Current through Register Vol. 46, No. 39, September 25, 2024
(a) No policy
or certificate shall provide benefits for specified diseases, or for procedures
or treatments unique to specified diseases, and no policy or certificate shall
provide additional benefits for such specified diseases or procedures, unless
the policy or certificate meets the standards set forth in section
52.15 or section
52.22 of this Part.
(b) No policy shall provide a return of
premium or cash value benefit, except return of unearned premium upon
termination or suspension of coverage, retroactive waiver of premium paid
during disability, payment of dividends on participating policies, experience
rating refunds, nonforfeiture values permitted for long-term care insurance,
nursing home and home care insurance or nursing home insurance only, or a
return of premium benefit upon death permitted for long-term care insurance,
nursing home insurance only, home care insurance only, or nursing home and home
care insurance. This prohibition applies to an accidental death benefit where
the amount of the benefit equals the total premium paid to date of
death.
(c) No policy shall limit or
exclude coverage by type of illness, accident, treatment or medical condition,
except as follows:
(1) preexisting conditions
or diseases, as defined in section
52.2(u) of this
Part or section
3232 or
4318 of the
Insurance Law, except for congenital anomalies of a covered dependent child;
subject to limitations set forth in subdivision (f) of this section, sections
52.17(a)(27)-(28),
52.18(a)(5) and
52.20 of this Part;
(2) mental or emotional disorders, alcoholism
and drug addiction, except that coverage must be made available or provided
pursuant to section
52.7 of this Part and sections
3221 and
4303 of the
Insurance Law. Medicare supplement insurance issued pursuant to section
52.11 of this Part and Part 58 of
this Title shall not include limitations or exclusions which are more
restrictive than those of Medicare for this type of benefit;
(3) pregnancy, except to the extent coverage
is required pursuant to sections
3216,
3221,
3232,
4303, and
4318 of the
Insurance Law, and except for complications of pregnancy as defined in section
52.2(e) of this
Part, other than for policies defined in section
52.8 of this Part;
(4) illness, accident, treatment or medical
condition arising out of:
(i) war or act of
war (whether declared or undeclared); participation in a felony, riot or
insurrection; service in the Armed Forces or units auxiliary thereto;
(ii) suicide, attempted suicide or
intentionally self-inflicted injury;
(iii) aviation, other than as a fare-paying
passenger on a scheduled or charter flight operated by a scheduled airline;
and
(iv) with respect to blanket
insurance, interscholastic sports;
(5) cosmetic surgery, except that cosmetic
surgery shall not include reconstructive surgery when such service is
incidental to or follows surgery resulting from trauma, infection or other
diseases of the involved part, and reconstructive surgery because of congenital
disease or anomaly of a covered dependent child which has resulted in a
functional defect.

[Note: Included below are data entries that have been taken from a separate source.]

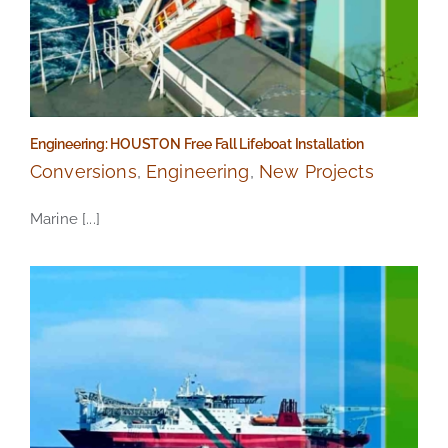
Engineering: HOUSTON Free Fall Lifeboat Installation
Conversions
,
Engineering
,
New Projects
Marine [...]
Engineering: HOUSTON Free Fall Lifeboat Installation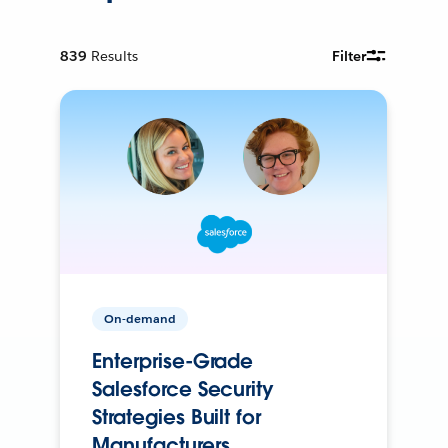
839
Results
Filter
On-demand
Enterprise-Grade
Salesforce Security
Strategies Built for
Manufacturers.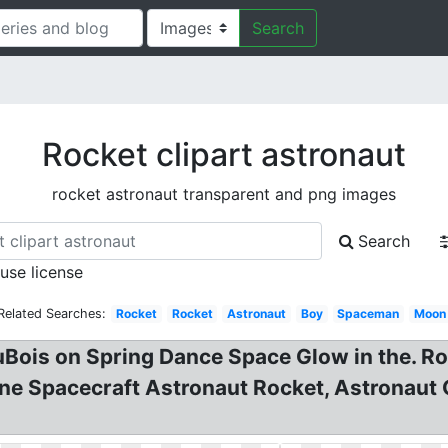
Search
Rocket clipart astronaut
rocket astronaut transparent and png images
Search
 use license
Related Searches:
Rocket
Rocket
Astronaut
Boy
Spaceman
Moon
 DuBois on Spring Dance Space Glow in the. 
e Spacecraft Astronaut Rocket, Astronaut C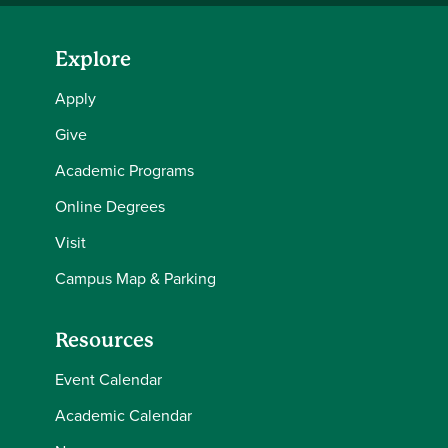
Explore
Apply
Give
Academic Programs
Online Degrees
Visit
Campus Map & Parking
Resources
Event Calendar
Academic Calendar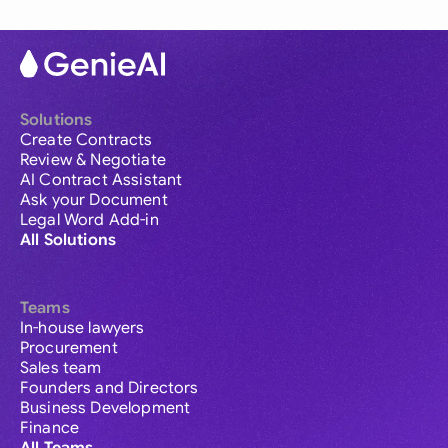
Solutions
Create Contracts
Review & Negotiate
AI Contract Assistant
Ask your Document
Legal Word Add-in
All Solutions
Teams
In-house lawyers
Procurement
Sales team
Founders and Directors
Business Development
Finance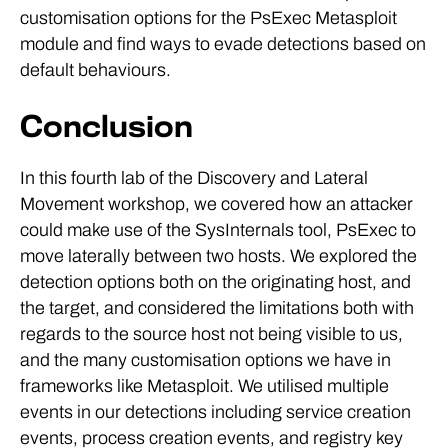
customisation options for the PsExec Metasploit
module and find ways to evade detections based on
default behaviours.
Conclusion
In this fourth lab of the Discovery and Lateral
Movement workshop, we covered how an attacker
could make use of the SysInternals tool, PsExec to
move laterally between two hosts. We explored the
detection options both on the originating host, and
the target, and considered the limitations both with
regards to the source host not being visible to us,
and the many customisation options we have in
frameworks like Metasploit. We utilised multiple
events in our detections including service creation
events, process creation events, and registry key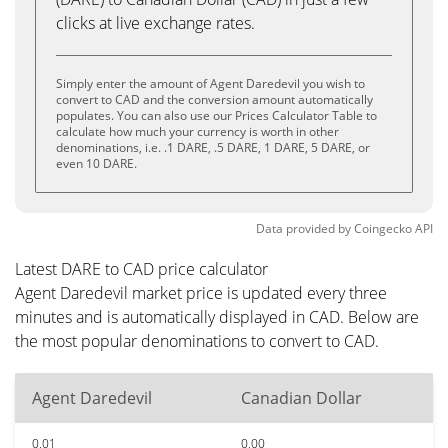
clicks at live exchange rates.
Simply enter the amount of Agent Daredevil you wish to
convert to CAD and the conversion amount automatically
populates. You can also use our Prices Calculator Table to
calculate how much your currency is worth in other
denominations, i.e. .1 DARE, .5 DARE, 1 DARE, 5 DARE, or
even 10 DARE.
Data provided by
Coingecko
API
Latest DARE to CAD price calculator
Agent Daredevil market price is updated every three
minutes and is automatically displayed in CAD. Below are
the most popular denominations to convert to CAD.
Agent Daredevil
Canadian Dollar
0.01
0.00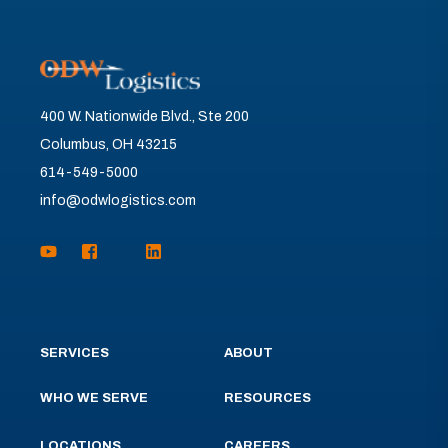
400 W. Nationwide Blvd., Ste 200
Columbus, OH 43215
614-549-5000
info@odwlogistics.com
SERVICES
ABOUT
WHO WE SERVE
RESOURCES
LOCATIONS
CAREERS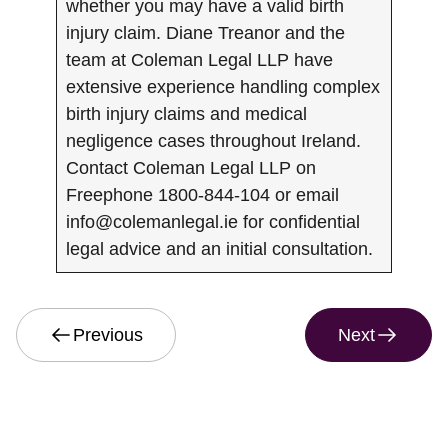
whether you may have a valid birth
injury claim. Diane Treanor and the
team at Coleman Legal LLP have
extensive experience handling complex
birth injury claims and medical
negligence cases throughout Ireland.
Contact Coleman Legal LLP on
Freephone 1800-844-104 or email
info@colemanlegal.ie
for confidential
legal advice and an initial consultation.
Previous
Next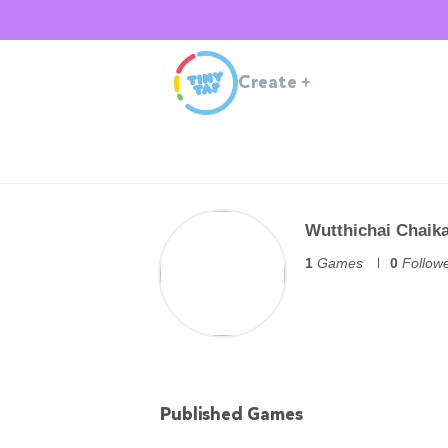
Create
+
Wutthichai Chaik
1
Games
0
Follow
Published Games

However, if the policy provides hospital, surgical or
medical expense coverage, including a policy issued by a health maintenance
organization, then coverage and determinations with respect to cosmetic surgery
must be provided pursuant to Part 56 of this Title (Regulation 183);
(6) foot care, in connection with corns,
calluses, flat feet, fallen arches, weak feet, chronic foot strain or
symptomatic complaints of the feet; unless the policy is issued as Medicare
supplement insurance pursuant to section
52.11 of this Part and Part 58 of
this Title, in which case the policy shall not include limitations or
exclusions more restrictive than those of Medicare for this type of
benefit;
(7) care in connection
with the detection and correction by manual or mechanical means of structural
imbalance, distortion or subluxation in the human body for purposes of removing
nerve interference and the effects thereof, where such interference is the
result of or related to distortion, misalignment or subluxation of or in the
vertebral column; unless the policy is issued as Medicare supplement insurance
pursuant to section
52.11 of this Part and Part 58 of
this Title, in which case the policy shall not include limitations or
exclusions more restrictive than those of Medicare for this type of
benefit;
(8) treatment provided in
a government hospital; benefits provided under Medicare or other governmental
program (except Medicaid), any State or Federal workers' compensation,
employers' liability or occupational disease law; benefits to the extent
provided for any loss or portion thereof for which mandatory automobile
no-fault benefits are recovered or recoverable; services rendered and
separately billed by employees of hospitals, laboratories or other
institutions; services performed by a member of the covered person's immediate
family; and services for which no charge is normally made;
(9) dental care or treatment, except for such
care or treatment due to accidental injury to sound natural teeth within 12
months of the accident and except for dental care or treatment necessary due to
congenital disease or anomaly;
(10)
eyeglasses, hearing aids, and examination for the prescription or fitting
thereof;
(11) rest cures, custodial
care and transportation, unless the policy is issued as Medicare supplement
insurance pursuant to section
52.11 of this Part and Part 58 of
this Title, in which case the policy shall not include limitations or
exclusions more restrictive than those of Medicare for this type of benefit;
and
(12) coverage while the insured
is outside the United States, its possessions or the countries of Canada and
Mexico.
(d) No policy
shall contain provisions establishing a probationary or similar period longer
than the following:
(1) for all specified
conditions: 30 days;
(2) for
inception of pregnancy, except where otherwise specifically prescribed by
statute: 30 days; and
(3) for
accidents: none.
This subdivision shall not apply to benefits for dental,
hearing or vision care.
(e) Except with respect to Medicare
supplement insurance, as defined in section
52.11 of this Part and Part 58 of
this Title, nothing contained in subdivisions (c) and (d) of this section shall
preclude:
(1) the use of a nonduplication of
coverage or coordination of benefit provision; or
(2) unless otherwise provided by law, waivers
to exclude, limit or reduce coverage or benefits for specifically named or
described disease, physical condition or extra-hazardous activity, as defined
in section
52.2(i) of this
Part, as an alternative to refusal to issue, renew or reinstate coverage.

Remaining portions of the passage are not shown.